Auch mit Komponist und Mr. Grand Prix Ralph Siegel oder Udo Lindenberg nimmt er Kontakt auf. Wird anfangs vertröstet, um dann doch eine positive Rückmeldung zu erhalten. Durchhalten, das ist nicht nur in diesen Zeiten erforderlich. Westborn ist hartnäckig, lebt seinen Traum. Weiter. Immer weiter. Irgendwann will er von der Musik leben können. Konzerte geben. Reisen. Wie damals.

Per Challenge ins Rampenlicht

Als Jugendlicher. Mit dem Gospelchor des Gymnasiums kommt er rum.

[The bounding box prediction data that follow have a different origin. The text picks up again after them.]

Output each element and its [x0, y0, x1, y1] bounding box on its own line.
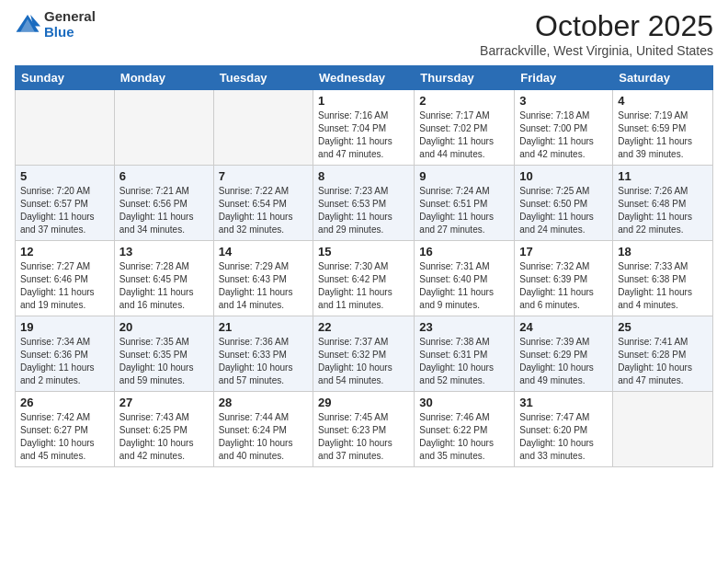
day-number: 28	[219, 396, 308, 409]
calendar-cell	[613, 392, 713, 467]
day-number: 23	[419, 320, 509, 334]
day-number: 16	[419, 245, 509, 259]
day-info: Sunrise: 7:42 AM Sunset: 6:27 PM Dayligh…	[20, 411, 109, 463]
day-info: Sunrise: 7:31 AM Sunset: 6:40 PM Dayligh…	[419, 260, 509, 312]
calendar-cell: 20Sunrise: 7:35 AM Sunset: 6:35 PM Dayli…	[114, 316, 213, 392]
calendar-cell: 4Sunrise: 7:19 AM Sunset: 6:59 PM Daylig…	[613, 90, 713, 166]
day-number: 14	[219, 245, 308, 259]
calendar-cell: 26Sunrise: 7:42 AM Sunset: 6:27 PM Dayli…	[16, 392, 115, 467]
day-number: 21	[219, 320, 308, 334]
day-info: Sunrise: 7:44 AM Sunset: 6:24 PM Dayligh…	[219, 411, 308, 463]
calendar-cell: 23Sunrise: 7:38 AM Sunset: 6:31 PM Dayli…	[415, 316, 515, 392]
day-number: 29	[318, 396, 409, 409]
day-number: 8	[318, 169, 409, 183]
calendar-cell: 15Sunrise: 7:30 AM Sunset: 6:42 PM Dayli…	[313, 241, 415, 316]
calendar-cell: 16Sunrise: 7:31 AM Sunset: 6:40 PM Dayli…	[415, 241, 515, 316]
day-number: 1	[318, 94, 409, 108]
day-info: Sunrise: 7:24 AM Sunset: 6:51 PM Dayligh…	[419, 185, 509, 236]
logo-icon	[15, 12, 40, 38]
day-info: Sunrise: 7:22 AM Sunset: 6:54 PM Dayligh…	[219, 185, 308, 236]
day-info: Sunrise: 7:43 AM Sunset: 6:25 PM Dayligh…	[119, 411, 209, 463]
day-number: 9	[419, 169, 509, 183]
calendar-cell: 9Sunrise: 7:24 AM Sunset: 6:51 PM Daylig…	[415, 166, 515, 241]
col-header-wednesday: Wednesday	[313, 66, 415, 90]
day-info: Sunrise: 7:30 AM Sunset: 6:42 PM Dayligh…	[318, 260, 409, 312]
day-number: 17	[519, 245, 608, 259]
calendar-cell: 5Sunrise: 7:20 AM Sunset: 6:57 PM Daylig…	[16, 166, 115, 241]
day-info: Sunrise: 7:38 AM Sunset: 6:31 PM Dayligh…	[419, 336, 509, 387]
day-number: 11	[618, 169, 708, 183]
logo-general-text: General	[44, 9, 96, 25]
day-number: 30	[419, 396, 509, 409]
day-number: 27	[119, 396, 209, 409]
calendar-cell: 11Sunrise: 7:26 AM Sunset: 6:48 PM Dayli…	[613, 166, 713, 241]
calendar-cell: 1Sunrise: 7:16 AM Sunset: 7:04 PM Daylig…	[313, 90, 415, 166]
day-number: 19	[20, 320, 109, 334]
day-info: Sunrise: 7:37 AM Sunset: 6:32 PM Dayligh…	[318, 336, 409, 387]
day-number: 2	[419, 94, 509, 108]
day-info: Sunrise: 7:29 AM Sunset: 6:43 PM Dayligh…	[219, 260, 308, 312]
calendar-cell: 31Sunrise: 7:47 AM Sunset: 6:20 PM Dayli…	[515, 392, 613, 467]
day-info: Sunrise: 7:45 AM Sunset: 6:23 PM Dayligh…	[318, 411, 409, 463]
day-info: Sunrise: 7:33 AM Sunset: 6:38 PM Dayligh…	[618, 260, 708, 312]
logo: General Blue	[15, 9, 96, 40]
location: Barrackville, West Virginia, United Stat…	[480, 43, 713, 58]
day-number: 18	[618, 245, 708, 259]
calendar-cell: 13Sunrise: 7:28 AM Sunset: 6:45 PM Dayli…	[114, 241, 213, 316]
calendar-cell: 17Sunrise: 7:32 AM Sunset: 6:39 PM Dayli…	[515, 241, 613, 316]
day-info: Sunrise: 7:46 AM Sunset: 6:22 PM Dayligh…	[419, 411, 509, 463]
col-header-thursday: Thursday	[415, 66, 515, 90]
calendar-cell: 27Sunrise: 7:43 AM Sunset: 6:25 PM Dayli…	[114, 392, 213, 467]
day-info: Sunrise: 7:18 AM Sunset: 7:00 PM Dayligh…	[519, 109, 608, 161]
calendar-cell: 30Sunrise: 7:46 AM Sunset: 6:22 PM Dayli…	[415, 392, 515, 467]
day-info: Sunrise: 7:16 AM Sunset: 7:04 PM Dayligh…	[318, 109, 409, 161]
day-number: 20	[119, 320, 209, 334]
day-info: Sunrise: 7:36 AM Sunset: 6:33 PM Dayligh…	[219, 336, 308, 387]
calendar-cell: 29Sunrise: 7:45 AM Sunset: 6:23 PM Dayli…	[313, 392, 415, 467]
calendar-cell: 3Sunrise: 7:18 AM Sunset: 7:00 PM Daylig…	[515, 90, 613, 166]
title-block: October 2025 Barrackville, West Virginia…	[480, 9, 713, 58]
day-number: 13	[119, 245, 209, 259]
col-header-sunday: Sunday	[16, 66, 115, 90]
day-number: 10	[519, 169, 608, 183]
day-info: Sunrise: 7:27 AM Sunset: 6:46 PM Dayligh…	[20, 260, 109, 312]
day-number: 26	[20, 396, 109, 409]
calendar-cell: 24Sunrise: 7:39 AM Sunset: 6:29 PM Dayli…	[515, 316, 613, 392]
col-header-saturday: Saturday	[613, 66, 713, 90]
logo-blue-text: Blue	[44, 25, 96, 40]
day-info: Sunrise: 7:19 AM Sunset: 6:59 PM Dayligh…	[618, 109, 708, 161]
day-info: Sunrise: 7:20 AM Sunset: 6:57 PM Dayligh…	[20, 185, 109, 236]
day-info: Sunrise: 7:28 AM Sunset: 6:45 PM Dayligh…	[119, 260, 209, 312]
day-info: Sunrise: 7:21 AM Sunset: 6:56 PM Dayligh…	[119, 185, 209, 236]
day-number: 15	[318, 245, 409, 259]
calendar-cell	[213, 90, 313, 166]
calendar-cell: 6Sunrise: 7:21 AM Sunset: 6:56 PM Daylig…	[114, 166, 213, 241]
day-number: 3	[519, 94, 608, 108]
day-info: Sunrise: 7:26 AM Sunset: 6:48 PM Dayligh…	[618, 185, 708, 236]
calendar-cell: 18Sunrise: 7:33 AM Sunset: 6:38 PM Dayli…	[613, 241, 713, 316]
calendar-cell: 14Sunrise: 7:29 AM Sunset: 6:43 PM Dayli…	[213, 241, 313, 316]
day-info: Sunrise: 7:23 AM Sunset: 6:53 PM Dayligh…	[318, 185, 409, 236]
day-info: Sunrise: 7:17 AM Sunset: 7:02 PM Dayligh…	[419, 109, 509, 161]
day-number: 24	[519, 320, 608, 334]
day-number: 22	[318, 320, 409, 334]
col-header-tuesday: Tuesday	[213, 66, 313, 90]
calendar-cell: 12Sunrise: 7:27 AM Sunset: 6:46 PM Dayli…	[16, 241, 115, 316]
calendar-cell: 2Sunrise: 7:17 AM Sunset: 7:02 PM Daylig…	[415, 90, 515, 166]
calendar-cell: 8Sunrise: 7:23 AM Sunset: 6:53 PM Daylig…	[313, 166, 415, 241]
col-header-friday: Friday	[515, 66, 613, 90]
calendar-cell: 22Sunrise: 7:37 AM Sunset: 6:32 PM Dayli…	[313, 316, 415, 392]
calendar-cell: 28Sunrise: 7:44 AM Sunset: 6:24 PM Dayli…	[213, 392, 313, 467]
page: General Blue October 2025 Barrackville, …	[0, 0, 728, 563]
day-number: 12	[20, 245, 109, 259]
calendar-cell	[114, 90, 213, 166]
header: General Blue October 2025 Barrackville, …	[15, 9, 713, 58]
day-info: Sunrise: 7:32 AM Sunset: 6:39 PM Dayligh…	[519, 260, 608, 312]
day-number: 31	[519, 396, 608, 409]
calendar-cell: 7Sunrise: 7:22 AM Sunset: 6:54 PM Daylig…	[213, 166, 313, 241]
calendar-cell: 10Sunrise: 7:25 AM Sunset: 6:50 PM Dayli…	[515, 166, 613, 241]
day-number: 5	[20, 169, 109, 183]
day-info: Sunrise: 7:35 AM Sunset: 6:35 PM Dayligh…	[119, 336, 209, 387]
day-info: Sunrise: 7:34 AM Sunset: 6:36 PM Dayligh…	[20, 336, 109, 387]
day-info: Sunrise: 7:39 AM Sunset: 6:29 PM Dayligh…	[519, 336, 608, 387]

Von wegen „Ich war noch niemals in New York“! Big Apple erlebt er hautnah, Paris, Berlin – schöne Zeit. „Won’t Forget These Days“ – um Fury in the Slaughterhouse etwas Raum zu schenken. Unvergessliche Tage. Westborn will mehr davon. Dafür steht er jeden Morgen um 5 Uhr auf. Seine Challenge soll ihn auch ein Stück weit ins Rampenlicht lotsen. Dafür stellt er sich nur allzu gerne ins digitale Schaufenster.